電通総研の美和氏とアスキー総研の遠藤氏による、それぞれの調査のアウトプットの紹介やそこから得られる見解などを聞いたが、興味深かったのは両者ともにテレビとの融合にタブレット端末がぴたりとはまるという点で同じ意見だったことだ。
タブレット端末がどういう状況になっているかというと、世界的には売れていて2011年の市場は6,000万台ほどである。そのほとんどがiPadだ。これが2012年になるとiPadが6割ほど、Androidは2割ほどのバランスになる。そして2015年には全世界で3億台以上が見込まれるという巨大市場と期待されている。
アメリカではタブレット端末以前にKindleが電子書籍端末として市場を切り開いていて、2015年には全人口の3人に1人がタブレット端末を使うという予測がされているのである(eMarketer)。対して日本では普及はゆるやかである。スマートフォンに注目が集まっていて、その買い替えの波が今は怒涛のように進んでいるという見方もある。

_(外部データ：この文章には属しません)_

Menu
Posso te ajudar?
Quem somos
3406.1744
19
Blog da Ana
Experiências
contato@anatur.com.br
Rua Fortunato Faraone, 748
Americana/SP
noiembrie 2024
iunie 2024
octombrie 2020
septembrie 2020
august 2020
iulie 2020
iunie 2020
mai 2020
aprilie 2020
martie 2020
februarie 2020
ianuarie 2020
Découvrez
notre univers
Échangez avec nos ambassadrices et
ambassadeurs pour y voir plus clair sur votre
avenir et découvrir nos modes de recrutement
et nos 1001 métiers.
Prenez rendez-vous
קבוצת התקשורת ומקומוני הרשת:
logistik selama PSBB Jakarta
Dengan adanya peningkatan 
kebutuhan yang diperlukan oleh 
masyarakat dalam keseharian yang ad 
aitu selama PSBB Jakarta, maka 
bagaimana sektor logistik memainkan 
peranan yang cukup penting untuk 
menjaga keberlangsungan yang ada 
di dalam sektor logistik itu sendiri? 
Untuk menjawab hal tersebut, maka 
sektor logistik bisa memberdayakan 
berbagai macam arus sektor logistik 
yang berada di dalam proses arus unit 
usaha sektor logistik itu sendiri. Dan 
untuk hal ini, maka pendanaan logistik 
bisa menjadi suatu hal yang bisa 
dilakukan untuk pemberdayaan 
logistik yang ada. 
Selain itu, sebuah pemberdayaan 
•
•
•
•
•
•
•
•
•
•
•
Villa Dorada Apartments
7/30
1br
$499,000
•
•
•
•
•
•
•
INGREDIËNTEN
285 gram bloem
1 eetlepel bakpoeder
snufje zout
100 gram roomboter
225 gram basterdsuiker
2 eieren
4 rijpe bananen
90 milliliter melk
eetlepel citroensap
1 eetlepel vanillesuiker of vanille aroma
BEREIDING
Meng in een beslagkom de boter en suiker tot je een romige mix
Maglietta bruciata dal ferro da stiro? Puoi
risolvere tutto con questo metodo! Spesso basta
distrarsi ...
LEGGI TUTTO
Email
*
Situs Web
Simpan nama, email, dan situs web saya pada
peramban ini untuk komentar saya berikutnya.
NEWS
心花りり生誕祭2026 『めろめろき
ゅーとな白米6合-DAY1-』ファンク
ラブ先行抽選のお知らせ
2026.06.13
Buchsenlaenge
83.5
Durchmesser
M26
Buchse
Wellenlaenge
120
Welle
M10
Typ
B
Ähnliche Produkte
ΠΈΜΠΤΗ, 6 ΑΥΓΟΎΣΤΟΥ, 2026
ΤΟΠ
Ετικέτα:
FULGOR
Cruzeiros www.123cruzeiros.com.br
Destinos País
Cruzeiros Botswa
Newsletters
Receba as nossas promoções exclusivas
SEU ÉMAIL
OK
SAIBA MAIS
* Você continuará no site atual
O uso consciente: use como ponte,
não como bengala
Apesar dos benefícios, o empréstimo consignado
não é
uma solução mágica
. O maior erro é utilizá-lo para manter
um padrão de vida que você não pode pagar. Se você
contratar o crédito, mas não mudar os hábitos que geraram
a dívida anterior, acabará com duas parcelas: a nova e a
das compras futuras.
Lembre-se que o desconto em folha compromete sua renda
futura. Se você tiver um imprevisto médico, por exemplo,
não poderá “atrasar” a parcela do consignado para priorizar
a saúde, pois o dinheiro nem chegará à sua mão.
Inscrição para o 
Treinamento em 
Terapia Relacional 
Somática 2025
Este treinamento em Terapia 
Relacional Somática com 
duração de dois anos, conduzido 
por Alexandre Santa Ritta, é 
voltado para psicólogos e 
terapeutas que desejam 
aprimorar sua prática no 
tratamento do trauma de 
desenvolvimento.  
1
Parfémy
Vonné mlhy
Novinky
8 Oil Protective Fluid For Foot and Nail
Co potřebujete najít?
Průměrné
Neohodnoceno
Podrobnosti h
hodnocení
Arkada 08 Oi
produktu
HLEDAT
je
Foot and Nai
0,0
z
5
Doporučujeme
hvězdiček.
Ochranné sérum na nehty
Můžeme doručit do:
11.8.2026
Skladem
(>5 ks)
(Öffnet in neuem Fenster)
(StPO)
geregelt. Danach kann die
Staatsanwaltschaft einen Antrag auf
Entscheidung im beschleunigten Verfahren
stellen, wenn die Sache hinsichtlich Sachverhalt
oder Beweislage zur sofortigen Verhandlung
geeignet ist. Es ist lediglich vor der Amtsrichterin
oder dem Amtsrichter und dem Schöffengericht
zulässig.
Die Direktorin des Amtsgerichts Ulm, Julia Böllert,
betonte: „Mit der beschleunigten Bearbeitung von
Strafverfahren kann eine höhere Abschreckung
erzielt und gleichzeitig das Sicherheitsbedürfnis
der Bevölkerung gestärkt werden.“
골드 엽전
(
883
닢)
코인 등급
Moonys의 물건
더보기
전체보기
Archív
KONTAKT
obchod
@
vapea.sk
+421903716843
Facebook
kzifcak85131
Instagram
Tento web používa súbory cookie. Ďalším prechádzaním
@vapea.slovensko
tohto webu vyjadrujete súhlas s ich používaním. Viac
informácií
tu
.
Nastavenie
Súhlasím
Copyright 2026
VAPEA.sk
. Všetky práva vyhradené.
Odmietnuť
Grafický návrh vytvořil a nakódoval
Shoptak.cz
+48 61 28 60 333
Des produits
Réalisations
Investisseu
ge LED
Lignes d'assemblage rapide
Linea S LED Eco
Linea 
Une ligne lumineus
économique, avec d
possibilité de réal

タブレット端末は屋外よりも屋内で使われているのではないかという予測もある。そのため、タブレット端末の方向性としてはテレビと連動する形、リモコンのような位置づけで関連情報の取得やソーシャルで共有するなどという使い方が、可能性があるのではないかという意見だ。
遠藤氏によると、そこには9から10インチクラスのタブレットとは別に、7インチほどのタブレットが有力ではないかということだった。電子書籍の利用用途にしても、サブスクリプションモデルなどを採用することで、タブレット端末とうまく絡めるのではないかということだった。
電子書籍のコンテンツビジネスについては、PAGE2012でも考察する。 制作コストとのバランスが肝要だが、そもそも成立しうるのかという点について考えてみたい。